Machine Learning Platform Tooling with Apache Beam on Kubernetes

Jun-14 12:00-12:25 UTC
Room: Upper Bay

At MavenCode, we consult, develop and train on how to implement large-scale production-grade Machine learning workflows all on Kubernetes, and Apache Beam has gradually become a defacto standard for us in handling large-scale ML workloads

In recent years, the adoption of Kubernetes as a container orchestration platform has exploded, making it an ideal environment for deploying and managing distributed systems. At the same time, Apache Beam has emerged as a powerful framework for building and executing large-scale data processing pipelines that can be deployed across various execution engines and increasing native support for handling Machine Learning workloads and inferencing at scale

Machine learning operations (MLOps) are a crucial component of building successful machine learning applications, but it can be challenging to manage the complex workflows involved in MLOps. In this talk, we will explore how to build platform tools for MLOps using Apache Beam, an open-source framework for building batch and streaming data processing pipelines, and Kubernetes, a container orchestration platform.

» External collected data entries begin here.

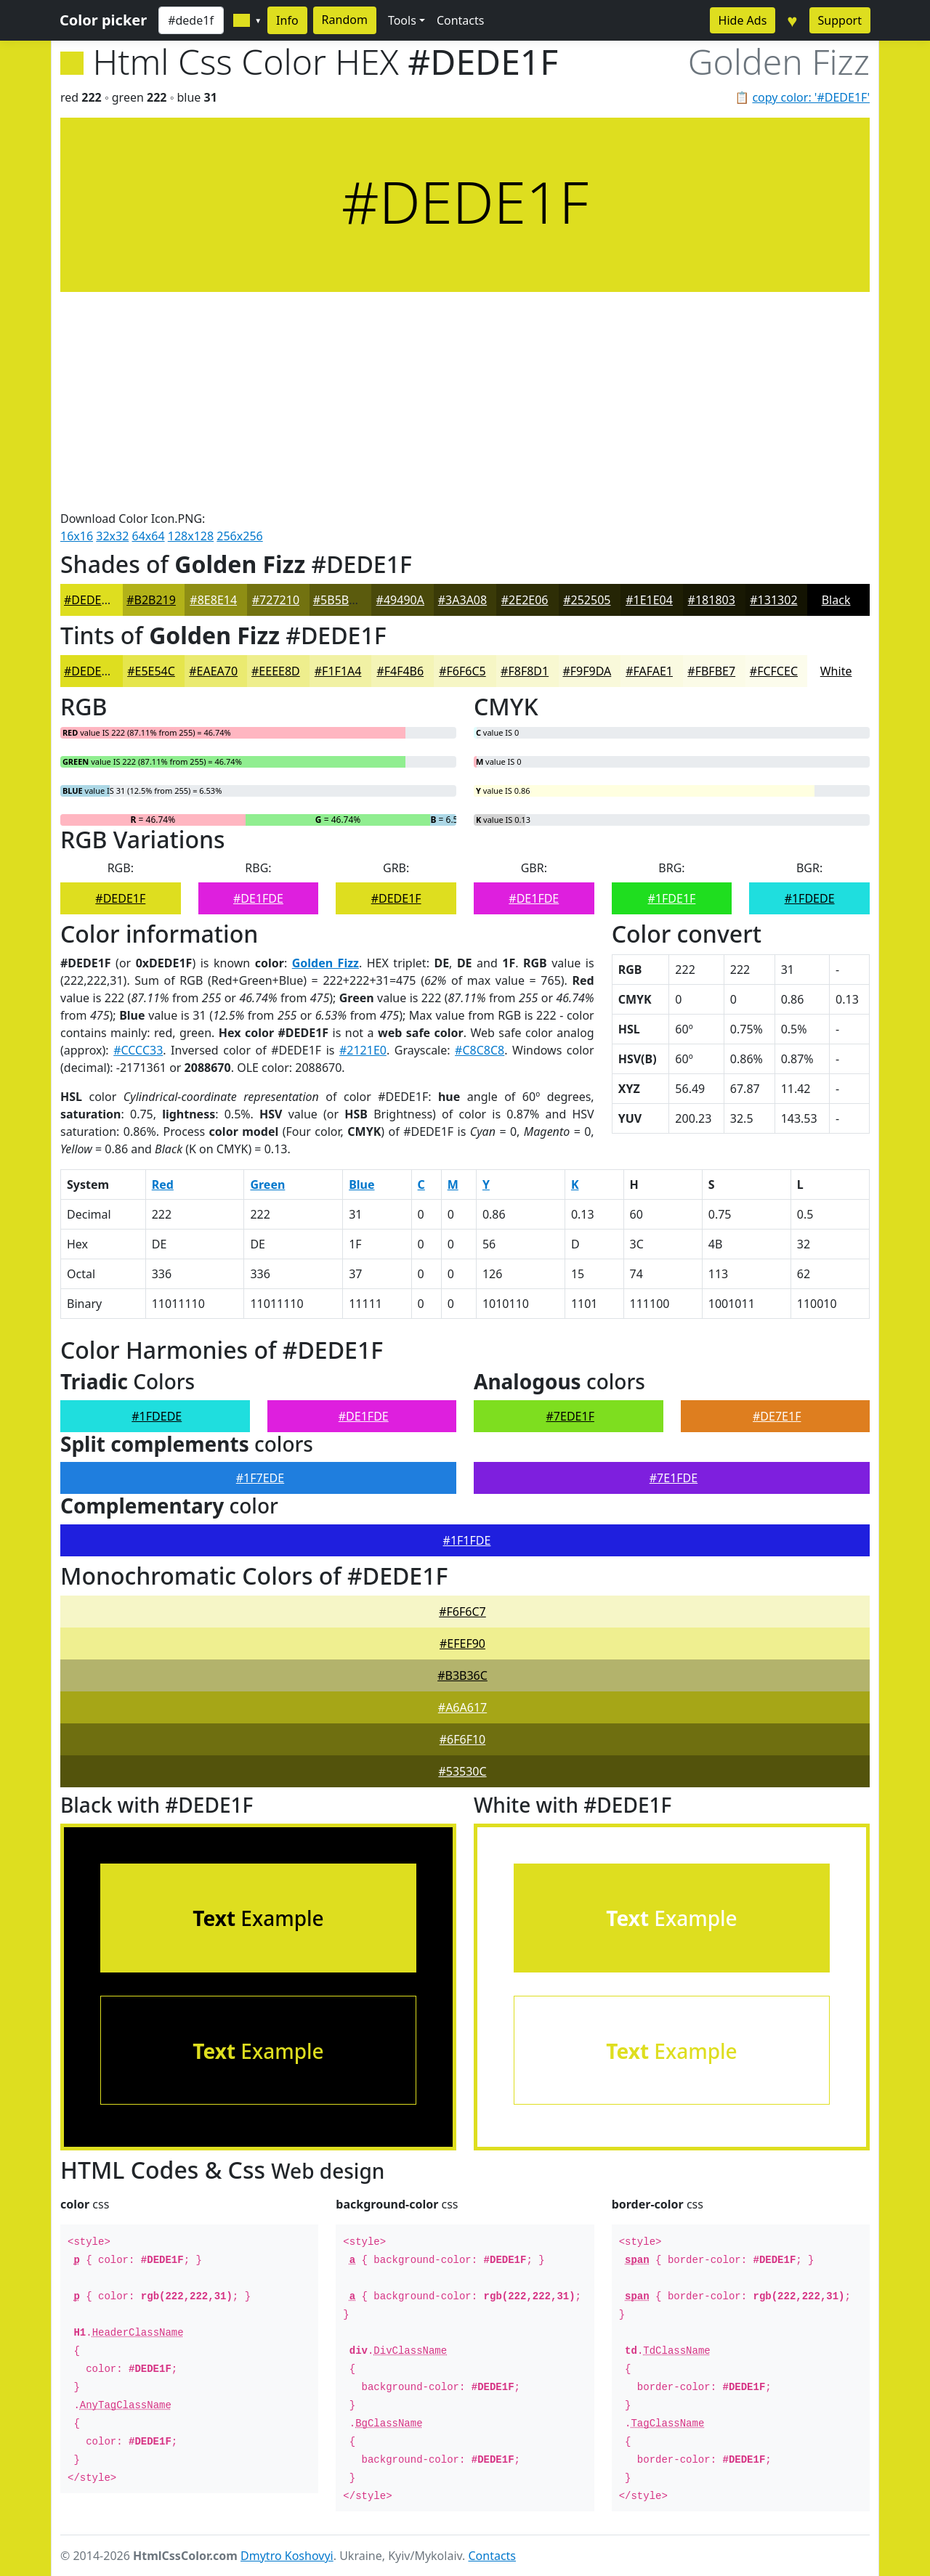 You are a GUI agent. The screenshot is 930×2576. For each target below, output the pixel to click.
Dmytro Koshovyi (286, 2556)
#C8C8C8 (479, 1050)
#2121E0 (363, 1050)
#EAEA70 (213, 671)
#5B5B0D (338, 600)
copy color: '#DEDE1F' (811, 97)
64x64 (148, 536)
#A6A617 (462, 1707)
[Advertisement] (465, 401)
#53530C (462, 1771)
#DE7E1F (777, 1416)
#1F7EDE (260, 1478)
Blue (361, 1184)
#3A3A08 (462, 600)
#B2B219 (151, 600)
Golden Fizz (325, 963)
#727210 (275, 600)
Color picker (103, 20)
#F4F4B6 (400, 671)
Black (836, 600)
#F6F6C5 (462, 671)
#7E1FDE (674, 1478)
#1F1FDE (467, 1540)
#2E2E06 (525, 600)
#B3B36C (462, 1675)
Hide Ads (743, 20)
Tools (402, 20)
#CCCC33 (138, 1050)
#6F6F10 (463, 1739)
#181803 (711, 600)
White (836, 671)
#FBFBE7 (711, 671)
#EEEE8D (275, 671)
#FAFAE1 (649, 671)
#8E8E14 (213, 600)
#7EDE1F (570, 1416)
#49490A (400, 600)
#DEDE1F (89, 600)
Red (163, 1184)
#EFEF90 (462, 1643)
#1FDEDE (810, 898)
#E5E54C (151, 671)
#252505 (586, 600)
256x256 (239, 536)
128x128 (191, 536)
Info (287, 20)
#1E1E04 (649, 600)
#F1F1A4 (338, 671)
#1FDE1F (672, 898)
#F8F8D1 (525, 671)
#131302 (773, 600)
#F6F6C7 (462, 1612)
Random (345, 20)
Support (840, 20)
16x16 (76, 536)
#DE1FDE (258, 898)
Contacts (461, 20)
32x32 (112, 536)
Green (267, 1184)
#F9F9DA (586, 671)
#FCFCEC (774, 671) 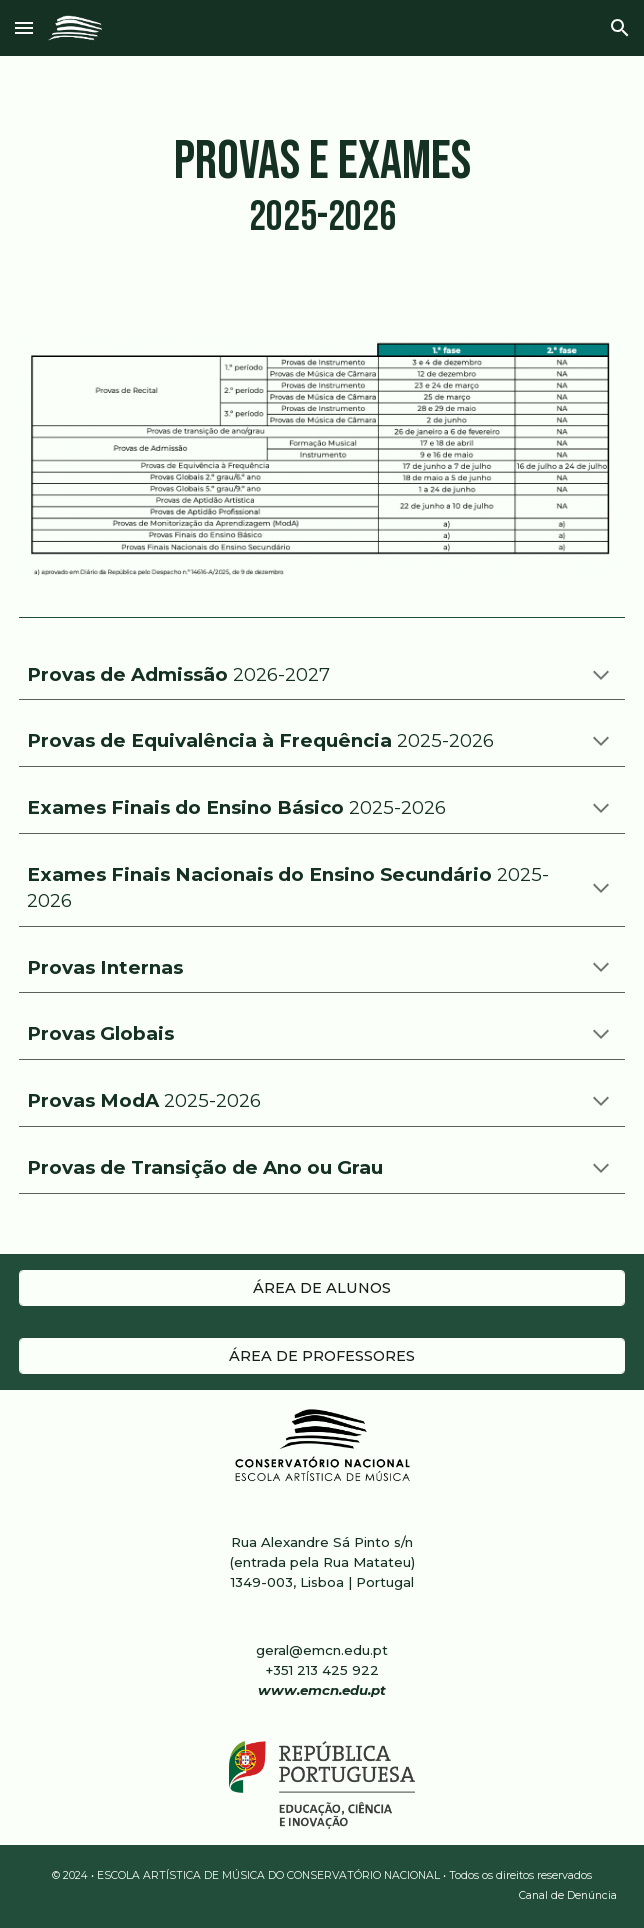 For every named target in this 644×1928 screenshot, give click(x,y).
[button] (24, 27)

We will discuss the benefits of this approach, including automating and streamlining the process of building and deploying machine learning applications, and the ability to support a range of tasks involved in a machine learning platform tooling such as data ingestion, preprocessing, feature engineering, model training, model serving, and monitoring. We will highlight real-world use cases and best practices for building and deploying machine learning platform tools, such as containerization, version control, and continuous integration/continuous deployment. Attendees will leave with a deeper understanding of how to leverage Apache Beam and Kubernetes to build machine learning platform tooling that can help drive success in machine learning projects.